_WHAT IS REQUIRED_.
Looking at the listing, state how many of its lines contain the string "following". Write only the number.

_DATA SUPPLIED_.
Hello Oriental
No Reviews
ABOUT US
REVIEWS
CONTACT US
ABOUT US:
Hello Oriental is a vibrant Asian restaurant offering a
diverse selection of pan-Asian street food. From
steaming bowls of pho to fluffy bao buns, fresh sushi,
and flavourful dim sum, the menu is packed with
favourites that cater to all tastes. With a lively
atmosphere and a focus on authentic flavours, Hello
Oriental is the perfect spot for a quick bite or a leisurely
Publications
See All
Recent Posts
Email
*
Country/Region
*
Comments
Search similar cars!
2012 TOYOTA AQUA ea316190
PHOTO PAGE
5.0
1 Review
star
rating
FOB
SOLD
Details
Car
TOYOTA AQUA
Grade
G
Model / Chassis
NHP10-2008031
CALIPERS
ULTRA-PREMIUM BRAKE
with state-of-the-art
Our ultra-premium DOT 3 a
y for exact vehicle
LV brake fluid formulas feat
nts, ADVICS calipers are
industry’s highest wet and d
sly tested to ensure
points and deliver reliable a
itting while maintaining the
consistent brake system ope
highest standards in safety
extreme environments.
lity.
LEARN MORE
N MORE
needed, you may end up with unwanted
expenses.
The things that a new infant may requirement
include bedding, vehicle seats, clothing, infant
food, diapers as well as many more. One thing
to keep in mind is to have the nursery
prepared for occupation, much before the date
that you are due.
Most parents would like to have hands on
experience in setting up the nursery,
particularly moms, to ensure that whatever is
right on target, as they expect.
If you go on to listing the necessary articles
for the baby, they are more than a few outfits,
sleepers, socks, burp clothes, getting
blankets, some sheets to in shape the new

==

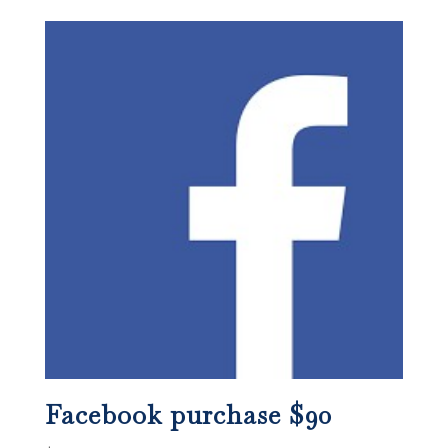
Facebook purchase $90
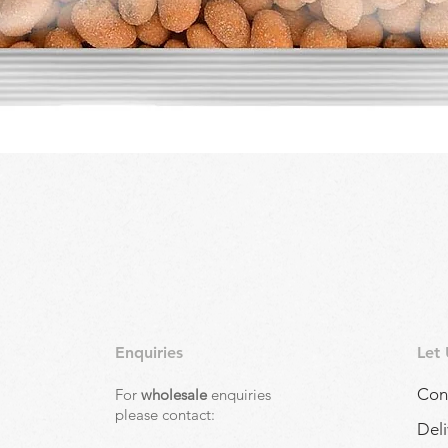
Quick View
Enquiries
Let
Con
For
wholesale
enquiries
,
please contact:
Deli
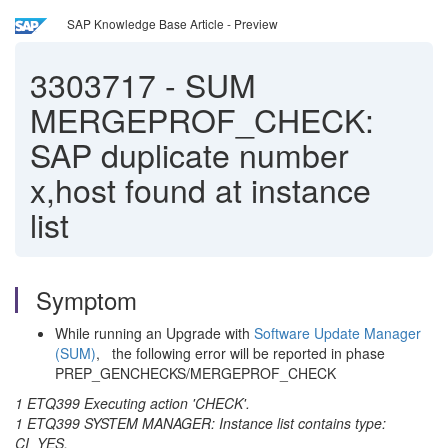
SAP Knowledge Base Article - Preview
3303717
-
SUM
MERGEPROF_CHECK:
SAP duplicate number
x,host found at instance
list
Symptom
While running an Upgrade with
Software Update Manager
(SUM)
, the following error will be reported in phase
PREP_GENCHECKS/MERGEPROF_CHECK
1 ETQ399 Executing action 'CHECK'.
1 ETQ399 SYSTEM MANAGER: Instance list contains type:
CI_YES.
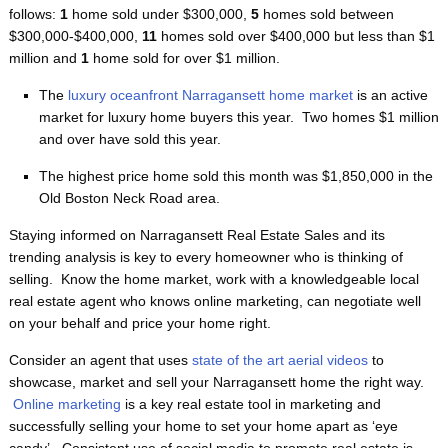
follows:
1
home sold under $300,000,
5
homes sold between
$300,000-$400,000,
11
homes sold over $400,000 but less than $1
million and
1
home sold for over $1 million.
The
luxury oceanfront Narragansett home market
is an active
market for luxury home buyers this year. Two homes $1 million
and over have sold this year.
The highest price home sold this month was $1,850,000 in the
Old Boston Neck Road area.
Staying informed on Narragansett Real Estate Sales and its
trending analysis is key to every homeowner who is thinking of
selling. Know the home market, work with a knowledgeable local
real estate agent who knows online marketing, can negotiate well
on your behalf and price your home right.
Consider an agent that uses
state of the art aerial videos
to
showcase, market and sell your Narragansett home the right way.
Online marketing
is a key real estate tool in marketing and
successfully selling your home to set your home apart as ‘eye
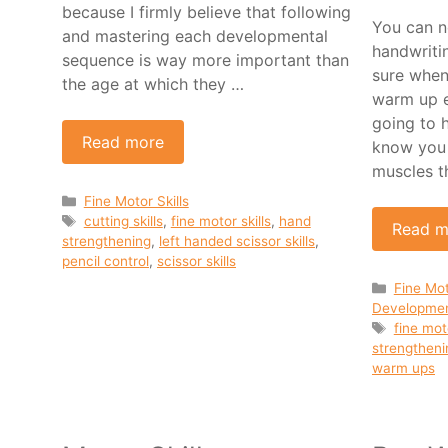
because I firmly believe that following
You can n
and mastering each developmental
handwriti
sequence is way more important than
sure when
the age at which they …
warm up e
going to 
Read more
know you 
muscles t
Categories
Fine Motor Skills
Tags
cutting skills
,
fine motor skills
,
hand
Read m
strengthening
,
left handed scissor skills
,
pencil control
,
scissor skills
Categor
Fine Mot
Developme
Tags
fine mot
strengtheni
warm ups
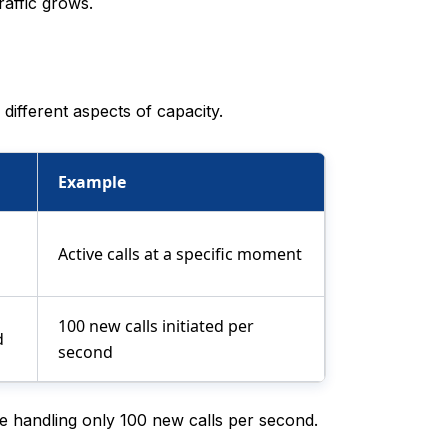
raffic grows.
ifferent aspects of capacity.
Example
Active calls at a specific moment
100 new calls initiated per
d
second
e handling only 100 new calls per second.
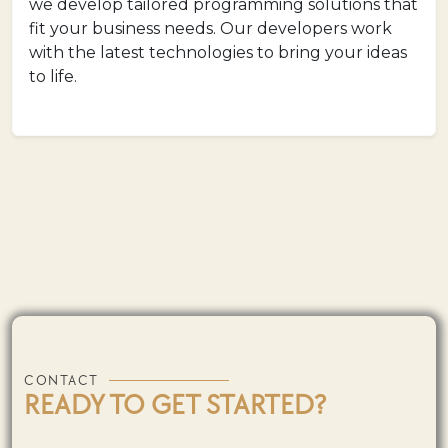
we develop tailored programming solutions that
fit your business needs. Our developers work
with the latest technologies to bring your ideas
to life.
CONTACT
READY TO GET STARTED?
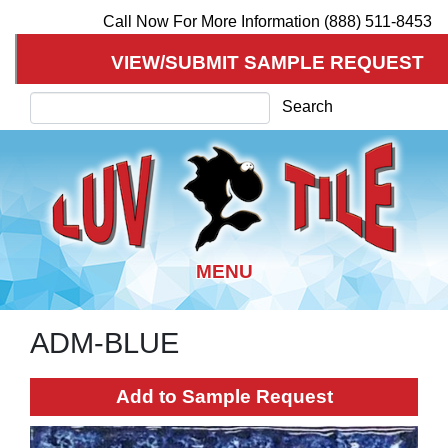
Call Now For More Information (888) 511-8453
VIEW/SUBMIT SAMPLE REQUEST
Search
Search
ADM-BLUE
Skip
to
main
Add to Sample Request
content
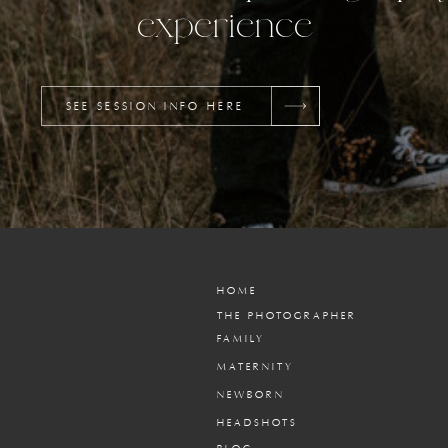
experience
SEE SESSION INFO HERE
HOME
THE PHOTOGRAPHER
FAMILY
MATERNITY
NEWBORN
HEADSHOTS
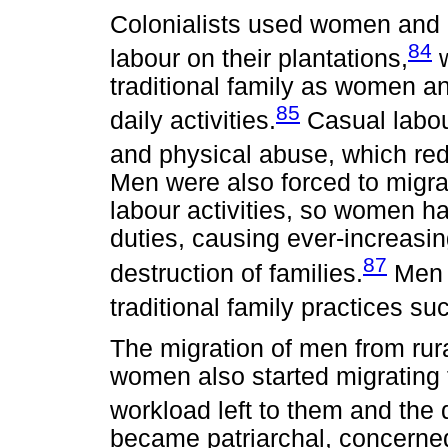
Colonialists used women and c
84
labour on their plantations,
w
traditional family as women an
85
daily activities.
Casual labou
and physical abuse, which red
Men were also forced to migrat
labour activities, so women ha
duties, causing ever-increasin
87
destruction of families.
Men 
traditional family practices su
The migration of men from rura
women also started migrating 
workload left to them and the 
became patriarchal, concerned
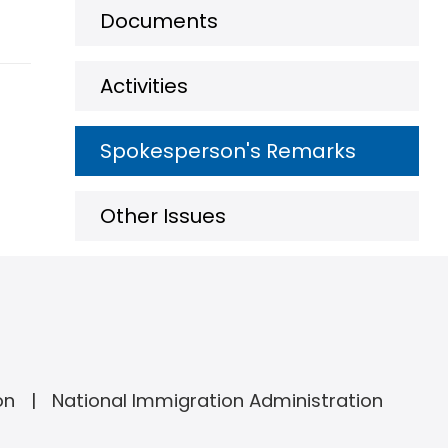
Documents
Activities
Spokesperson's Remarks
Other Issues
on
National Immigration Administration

--

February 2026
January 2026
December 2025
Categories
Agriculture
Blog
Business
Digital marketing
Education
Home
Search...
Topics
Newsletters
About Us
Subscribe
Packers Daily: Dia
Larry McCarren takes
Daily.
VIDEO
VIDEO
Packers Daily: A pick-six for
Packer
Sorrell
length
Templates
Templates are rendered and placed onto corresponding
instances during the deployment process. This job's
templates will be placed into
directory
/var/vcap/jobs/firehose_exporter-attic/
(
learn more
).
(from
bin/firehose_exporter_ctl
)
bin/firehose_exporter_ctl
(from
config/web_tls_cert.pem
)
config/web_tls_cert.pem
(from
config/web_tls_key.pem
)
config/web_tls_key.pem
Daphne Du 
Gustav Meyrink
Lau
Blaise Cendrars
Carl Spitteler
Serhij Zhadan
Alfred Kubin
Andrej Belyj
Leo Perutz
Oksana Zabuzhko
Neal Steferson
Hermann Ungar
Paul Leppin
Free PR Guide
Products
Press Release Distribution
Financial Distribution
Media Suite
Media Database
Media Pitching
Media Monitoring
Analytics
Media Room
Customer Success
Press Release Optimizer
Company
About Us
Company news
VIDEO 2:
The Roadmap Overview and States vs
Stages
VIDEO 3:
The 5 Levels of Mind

_WRITTEN REPLY_.
2